*Task directions*:
Nothing but the lines below, from the first through the line containing "Anglo-Egyptian Bookshop", should be set down, each one exactly and without pictures.

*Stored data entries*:
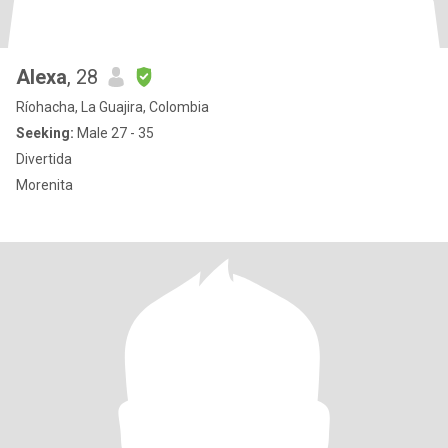
Alexa
, 28
Ríohacha, La Guajira, Colombia
Seeking:
Male 27 - 35
Divertida
Morenita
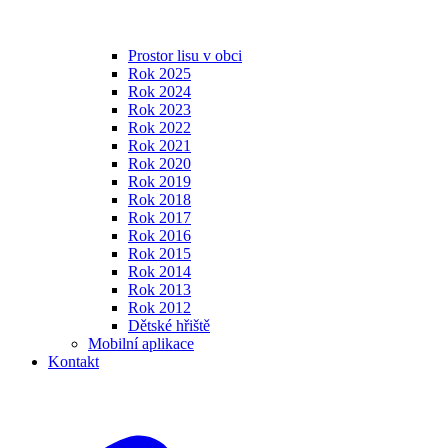
Prostor lisu v obci
Rok 2025
Rok 2024
Rok 2023
Rok 2022
Rok 2021
Rok 2020
Rok 2019
Rok 2018
Rok 2017
Rok 2016
Rok 2015
Rok 2014
Rok 2013
Rok 2012
Dětské hřiště
Mobilní aplikace
Kontakt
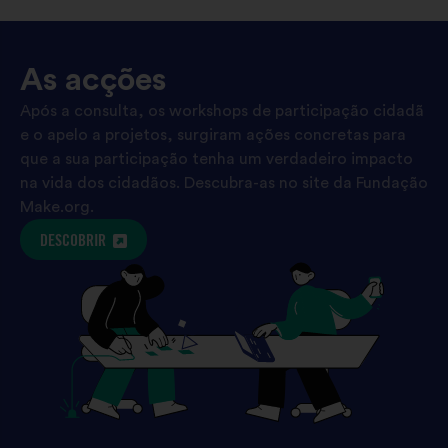
As acções
Após a consulta, os workshops de participação cidadã
e o apelo a projetos, surgiram ações concretas para
que a sua participação tenha um verdadeiro impacto
na vida dos cidadãos. Descubra-as no site da Fundação
Make.org.
DESCOBRIR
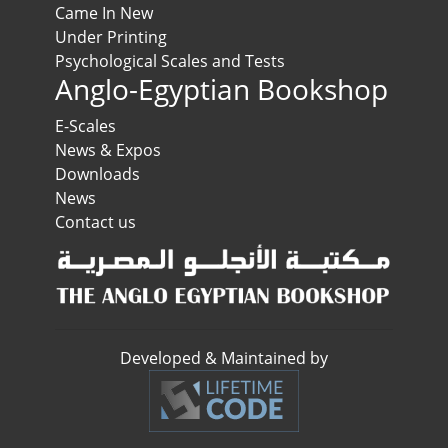
Came In New
Under Printing
Psychological Scales and Tests
Anglo-Egyptian Bookshop
E-Scales
News & Expos
Downloads
News
Contact us
Developed & Maintained by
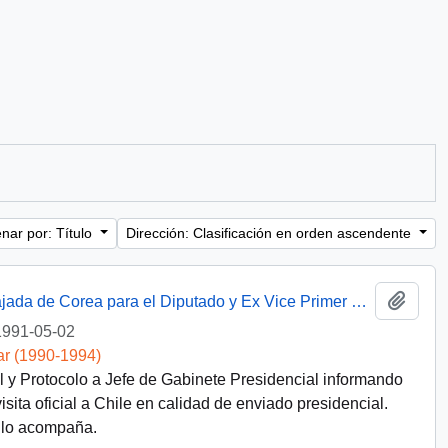
nar por: Título
Dirección: Clasificación en orden ascendente
Añadi
[Deriva solicitud de audiencia de la Embajada de Corea para el Diputado y Ex Vice Primer Ministro Sr. Seung-Yung Lee, efectuada a través del Director del Ceremonial y Protocolo a S.E. el Presidente de la República]
1991-05-02
ar (1990-1994)
l y Protocolo a Jefe de Gabinete Presidencial informando
sita oficial a Chile en calidad de enviado presidencial.
e lo acompaña.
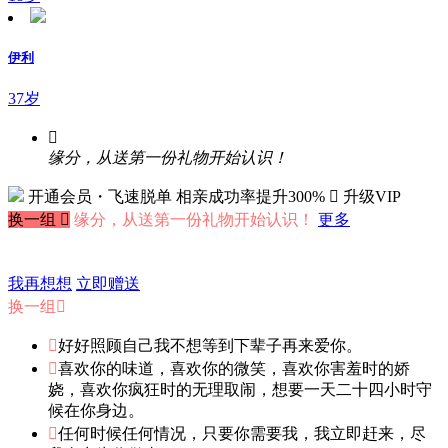
伊利
37岁

缘分，从送第一份礼物开始认识！
开通会员・飞速脱单
相亲成功率提升300%
 升级VIP
换一组

缘分，从送第一份礼物开始认识！
更多
我再想想
立即赠送
换一组


好好照顾自己我不想等到下辈子再来爱你。

喜欢你的味道，喜欢你的微笑，喜欢你害羞时的娇
娆，喜欢你疯狂时的无理取闹，想要一天二十四小时守
候在你身边。

任何时候任何情况，只要你需要我，我立即赶来，尽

*Answer to this problem*:
Alexa
, 28
Ríohacha, La Guajira, Colombia
Seeking:
Male 27 - 35
Divertida
Morenita
Prostor lisu v obci
Rok 2025
Rok 2024
Rok 2023
Rok 2022
Rok 2021
Rok 2020
Rok 2019
Rok 2018
Rok 2017
Rok 2016
Rok 2015
Rok 2014
Rok 2013
Rok 2012
Dětské hřiště
Mobilní aplikace
Kontakt
As acções
Após a consulta, os workshops de participação cidadã
e o apelo a projetos, surgiram ações concretas para
que a sua participação tenha um verdadeiro impacto
na vida dos cidadãos. Descubra-as no site da Fundação
Make.org.
DESCOBRIR
Came In New
Under Printing
Psychological Scales and Tests
Anglo-Egyptian Bookshop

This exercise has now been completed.